|IFRS 16||Topic 842||Preparer considerations|
|IFRS 16 applies to leases of property, plant and equipment (PP&E), and other assets, with limited exclusions. The standard may be applied to leases of intangible assets, other than certain rights held under licensing agreements for items such as motion picture films, video recordings, copyrights, etc.||Topic 842 also applies to leases of PP&E. However, its scope exclusions are broader such that leases of inventory, leases of assets under construction (when the lessee does not control the asset before the lease commencement date) and all leases of intangible assets are excluded from the scope of Topic 842.||Certain arrangements that are accounted for as leases under IFRS 16 may not be in the scope of Topic 842. Dual reporters therefore need to identify and track any such arrangements. Scope differences between IFRS 16 and Topic 842 can be reduced by electing not to apply IFRS 16 to certain leases of intangible assets, because leases of intangible assets are excluded from the scope of Topic 842.|
|Leases recognized on balance sheet|
|A lessee may elect to apply a recognition exemption for leases of ‘low-value’ assets, even if such leases are material in aggregate.||There is no exemption for leases of low-value assets.||Electing the IFRS 16 exemption for low-value assets creates a difference with the accounting under Topic 842.|
|3||A lessee may elect to apply a recognition exemption for leases with a lease term of 12 months or less (i.e. short-term leases). A lease that contains a purchase option is not a short-term lease.||Like IFRS 16, a lessee may elect to apply the recognition exemption to short-term leases. However, unlike IFRS 16, a lease that contains a purchase option may qualify as a short-term lease if the lessee is not reasonably certain to exercise its option.||When electing the short-term lease exemption, dual reporters need to be mindful of any differences in the identified populations of short-term leases (e.g. due to the existence of purchase options not reasonably certain to be exercised). Those differences need to be separately tracked.|
|4||A lessee applies a single on-balance sheet lease accounting model.||There is a dual classification on-balance sheet lease accounting model for lessees: finance leases and operating leases.

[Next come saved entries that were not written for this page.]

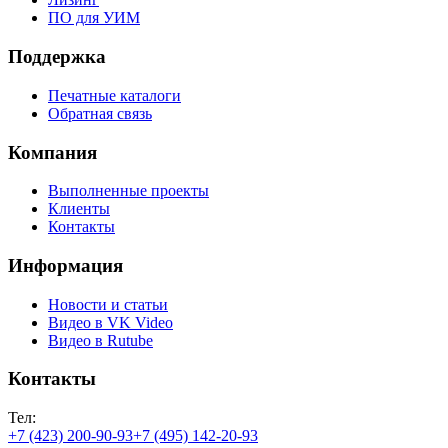
ПО для УИМ
Поддержка
Печатные каталоги
Обратная связь
Компания
Выполненные проекты
Клиенты
Контакты
Информация
Новости и статьи
Видео в VK Video
Видео в Rutube
Контакты
Тел:
+7 (423) 200-90-93
+7 (495) 142-20-93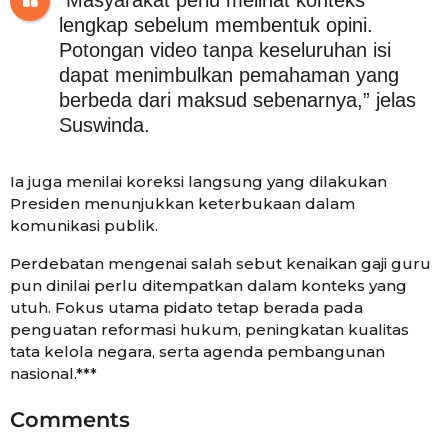
“Masyarakat perlu melihat konteks
lengkap sebelum membentuk opini.
Potongan video tanpa keseluruhan isi
dapat menimbulkan pemahaman yang
berbeda dari maksud sebenarnya,” jelas
Suswinda.
Ia juga menilai koreksi langsung yang dilakukan
Presiden menunjukkan keterbukaan dalam
komunikasi publik.
Perdebatan mengenai salah sebut kenaikan gaji guru
pun dinilai perlu ditempatkan dalam konteks yang
utuh. Fokus utama pidato tetap berada pada
penguatan reformasi hukum, peningkatan kualitas
tata kelola negara, serta agenda pembangunan
nasional.***
Comments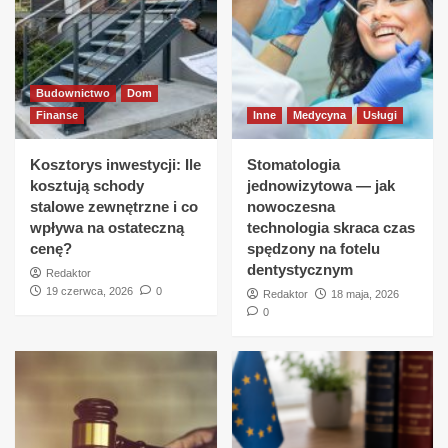
Budownictwo
Dom
Finanse
Inne
Medycyna
Usługi
Kosztorys inwestycji: Ile
Stomatologia
kosztują schody
jednowizytowa — jak
stalowe zewnętrzne i co
nowoczesna
wpływa na ostateczną
technologia skraca czas
cenę?
spędzony na fotelu
dentystycznym
Redaktor
19 czerwca, 2026
0
Redaktor
18 maja, 2026
0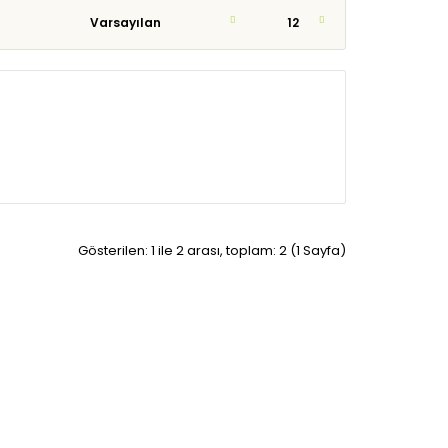
Gösterilen: 1 ile 2 arası, toplam: 2 (1 Sayfa)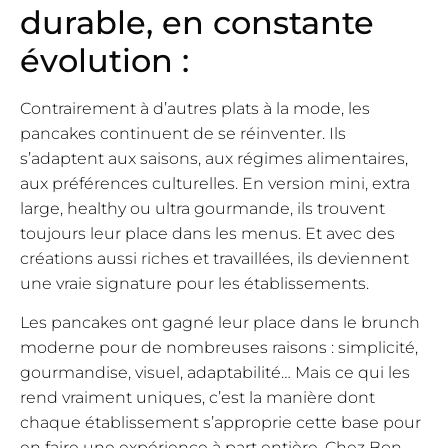
durable, en constante
évolution :
Contrairement à d’autres plats à la mode, les
pancakes continuent de se réinventer. Ils
s’adaptent aux saisons, aux régimes alimentaires,
aux préférences culturelles. En version mini, extra
large, healthy ou ultra gourmande, ils trouvent
toujours leur place dans les menus. Et avec des
créations aussi riches et travaillées, ils deviennent
une vraie signature pour les établissements.
Les pancakes ont gagné leur place dans le brunch
moderne pour de nombreuses raisons : simplicité,
gourmandise, visuel, adaptabilité… Mais ce qui les
rend vraiment uniques, c’est la manière dont
chaque établissement s’approprie cette base pour
en faire une expérience à part entière. Chez Bon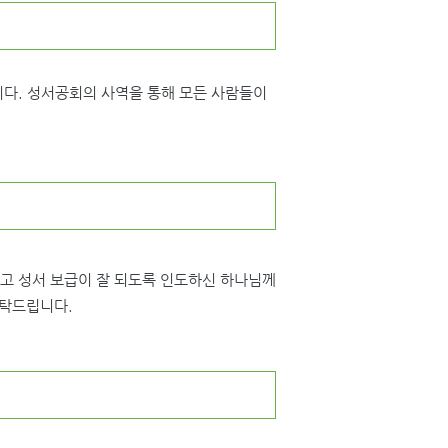
다. 성서공회의 사역을 통해 모든 사람들이
하고 성서 보급이 잘 되도록 인도하신 하나님께
부탁드립니다.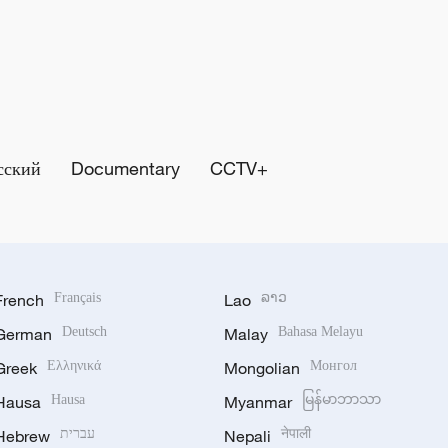
сский
Documentary
CCTV+
French
Français
Lao
ລາວ
German
Deutsch
Malay
Bahasa Melayu
Greek
Ελληνικά
Mongolian
Монгол
Hausa
Hausa
Myanmar
မြန်မာဘာသာ
Hebrew
עברית
Nepali
नेपाली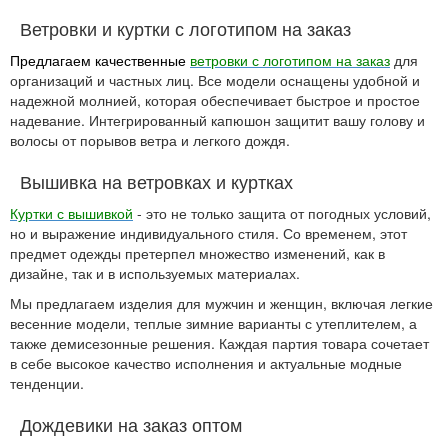
Ветровки и куртки с логотипом на заказ
Предлагаем качественные
ветровки с логотипом на заказ
для
организаций и частных лиц. Все модели оснащены удобной и
надежной молнией, которая обеспечивает быстрое и простое
надевание. Интегрированный капюшон защитит вашу голову и
волосы от порывов ветра и легкого дождя.
Вышивка на ветровках и куртках
Куртки с вышивкой
- это не только защита от погодных условий,
но и выражение индивидуального стиля. Со временем, этот
предмет одежды претерпел множество изменений, как в
дизайне, так и в используемых материалах.
Мы предлагаем изделия для мужчин и женщин, включая легкие
весенние модели, теплые зимние варианты с утеплителем, а
также демисезонные решения. Каждая партия товара сочетает
в себе высокое качество исполнения и актуальные модные
тенденции.
Дождевики на заказ оптом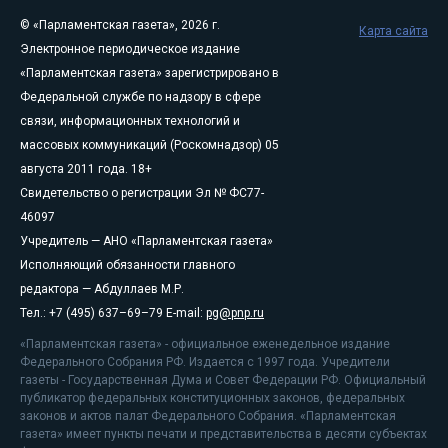
© «Парламентская газета», 2026 г.
Карта сайта
Электронное периодическое издание
«Парламентская газета» зарегистрировано в
Федеральной службе по надзору в сфере
связи, информационных технологий и
массовых коммуникаций (Роскомнадзор) 05
августа 2011 года. 18+
Свидетельство о регистрации Эл № ФС77-
46097
Учредитель — АНО «Парламентская газета»
Исполняющий обязанности главного
редактора — Абдуллаев М.Р.
Тел.: +7 (495) 637–69–79 E-mail:
pg@pnp.ru
«Парламентская газета» - официальное еженедельное издание
Федерального Собрания РФ. Издается с 1997 года. Учредители
газеты - Государственная Дума и Совет Федерации РФ. Официальный
публикатор федеральных конституционных законов, федеральных
законов и актов палат Федерального Собрания. «Парламентская
газета» имеет пункты печати и представительства в десяти субъектах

Lease classification affects subsequent measurement of the right-of-use asset, lease expense, and income and cash flow statement presentation.||Dual reporters need to separately track Topic 842 operating leases because the accounting treatment differs for those leases under Topic 842 and IFRS 16.|
|Remeasurement assessment for leases with variable payments based on an index or rate|
|5||A lessee remeasures the lease liability for changes in variable lease payments based on an index or rate when there is a change in the contractually required cash flows.||Adjustments to an index or rate do not constitute a reassessment event. A lessee remeasures variable lease payments based on an index or rate only when it is required to remeasure the lease payments for another reason (e.g. the lease term changes).||Dual reporters need to separately track the remeasurement assessment for leases that are based on an index or rate.|
|6||For a lessee, the discount rate for the lease is the rate implicit in the lease or, if that rate cannot be readily determined, the lessee’s incremental borrowing rate. IFRS Standards do not include different guidance for private companies – all lessees therefore apply the discount rate guidance in IFRS 16.||When the rate implicit in a lease is not readily determinable, Topic 842 allows a private company lessee to use a risk-free discount rate as a practical expedient. The expedient can be elected by class of underlying asset.3||Dual reporters that are private companies under US GAAP can ensure greater consistency between their accounting under US GAAP and IFRS Standards by not availing themselves of this Topic 842 expedient.|
|7||When a modification reduces the scope of the lease, a gain or loss is recognized for any difference between the decrease in the lease liability and the proportionate decrease in the right-of-use asset.||A modification that reduces the term of a lease is not accounted for as a decrease in the scope of the lease. Therefore, no gain or loss is recognized.||Lease modifications that reduce a lease term are accounted for differently under IFRS 16 and Topic 842, thereby requiring dual reporters to separately track the accounting for such modified leases.|
If the seller-lessee has a substantive option to repurchase the underlying asset, the transfer is not a sale and sale-leaseback accounting does not apply.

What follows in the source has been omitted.